Supported data types for other columns

For columns other than the label column, any groupable data type is supported. The BigQuery column type will be used to determine the feature column type in AutoML Tables.

BigQuery type AutoML type
INT64
NUMERIC
FLOAT64
NUMERIC or TIMESTAMP if AutoML Tables determines that it is a unix timestamp
BOOL CATEGORICAL
STRING
BYTES
Either CATEGORICAL or TEXT, auto-selected by AutoML Tables.
TIMESTAMP
DATETIME
TIME
DATE
Either TIMESTAMP, CATEGORICAL, or TEXT, auto-selected by AutoML Tables.
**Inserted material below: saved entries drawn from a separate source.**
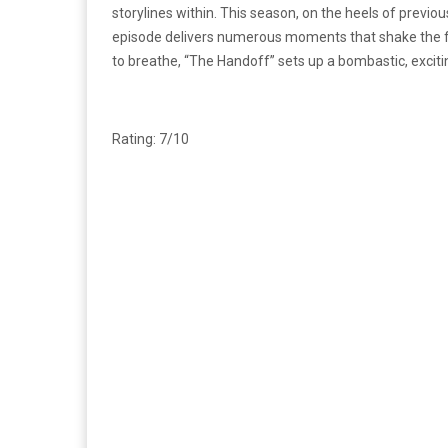
storylines within. This season, on the heels of previou
episode delivers numerous moments that shake the fou
to breathe, “The Handoff” sets up a bombastic, excitin
Rating: 7/10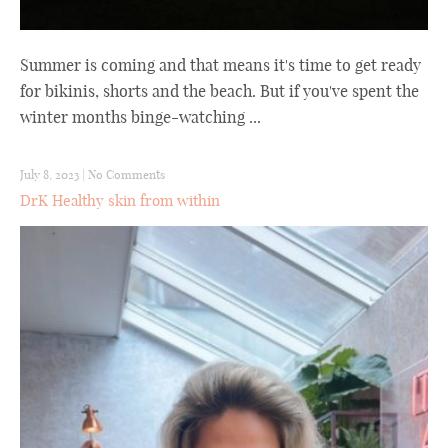
Summer is coming and that means it's time to get ready
for bikinis, shorts and the beach. But if you've spent the
winter months binge-watching ...
July 8, 2023
|
No Comments
DrK Healthy skin from within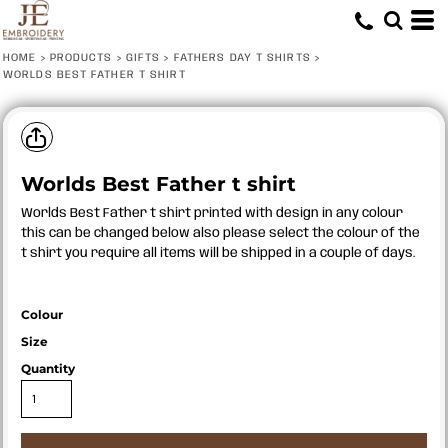
HOME
>
PRODUCTS
>
GIFTS
>
FATHERS DAY T SHIRTS
>
WORLDS BEST FATHER T SHIRT
Worlds Best Father t shirt
Worlds Best Father t shirt printed with design in any colour
this can be changed below also please select the colour of the
t shirt you require all items will be shipped in a couple of days.
Colour
Size
Quantity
To force a numeric column to be treated as categorical, CAST it to a BigQuery string. Arrays of supported types are allowed and will remain arrays during AutoML Tables training.

Limitations

CREATE MODEL statements for AutoML Tables models must comply with the following rules:

  • The input data to AutoML Tables must be between 1000 and 100 million rows, and less than 100 GB.
  • AXT and CMEK are currently not supported.
  • The models are not visible in the AutoML Tables UI, and not available for batch or online predictions in AutoML Tables.

CREATE MODEL examples

The following example creates models named mymodel in mydataset in your default project. It uses the public 'nyc-tlc.yellow.trips' taxi trip data available in BigQuery. The job takes approximately 3 hours to complete, including training, model compression, temporary data movement (to AutoML), and setup tasks.

Create the model

CREATE OR REPLACE MODEL project_id.mydataset.mymodel
       OPTIONS(model_type='AUTOML_REGRESSOR',
               input_label_cols=['fare_amount'],
               budget_hours=1.0)
AS SELECT
  (tolls_amount + fare_amount) AS fare_amount,
  pickup_longitude,
  pickup_latitude,
  dropoff_longitude,
  dropoff_latitude,
  passenger_count
FROM `nyc-tlc.yellow.trips`
WHERE ABS(MOD(FARM_FINGERPRINT(CAST(pickup_datetime AS STRING)), 100000)) = 1
AND
  trip_distance > 0
  AND fare_amount >= 2.5 AND fare_amount <= 100.0
  AND pickup_longitude > -78
  AND pickup_longitude < -70
  AND dropoff_longitude > -78
  AND dropoff_longitude < -70
  AND pickup_latitude > 37
  AND pickup_latitude < 45
  AND dropoff_latitude > 37
  AND dropoff_latitude < 45
  AND passenger_count > 0

Run predictions

SELECT * FROM ML.PREDICT(MODEL project_id.mydataset.mymodel, (
    SELECT * FROM `nyc-tlc.yellow.trips` LIMIT 100))

Supported regions

Training AutoML Tables models is not supported in all BigQuery ML regions. For a complete list of supported regions and multi-regions, see the Locations page.